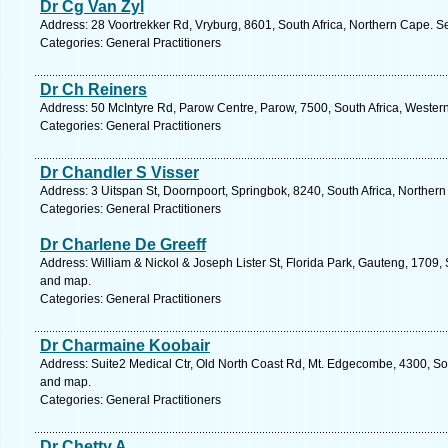
Dr Cg Van Zyl
Address: 28 Voortrekker Rd, Vryburg, 8601, South Africa, Northern Cape. S
Categories: General Practitioners
Dr Ch Reiners
Address: 50 McIntyre Rd, Parow Centre, Parow, 7500, South Africa, Wester
Categories: General Practitioners
Dr Chandler S Visser
Address: 3 Uitspan St, Doornpoort, Springbok, 8240, South Africa, Norther
Categories: General Practitioners
Dr Charlene De Greeff
Address: William & Nickol & Joseph Lister St, Florida Park, Gauteng, 1709, 
and map.
Categories: General Practitioners
Dr Charmaine Koobair
Address: Suite2 Medical Ctr, Old North Coast Rd, Mt. Edgecombe, 4300, Sou
and map.
Categories: General Practitioners
Dr Chetty A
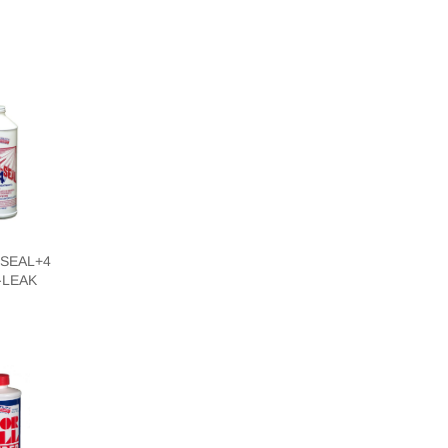
SEAL+4
-LEAK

# WORK TO COMPLETE:
Pictures stay out; reproduce exactly the lines from the one containing "Dr Chandler S Visser" through the end of the data.

# OUTPUT OF THE TASK:
Dr Chandler S Visser
Address: 3 Uitspan St, Doornpoort, Springbok, 8240, South Africa, Norther
Categories: General Practitioners
Dr Charlene De Greeff
Address: William & Nickol & Joseph Lister St, Florida Park, Gauteng, 1709, 
and map.
Categories: General Practitioners
Dr Charmaine Koobair
Address: Suite2 Medical Ctr, Old North Coast Rd, Mt. Edgecombe, 4300, Sou
and map.
Categories: General Practitioners
Dr Chetty A
SEAL+4
-LEAK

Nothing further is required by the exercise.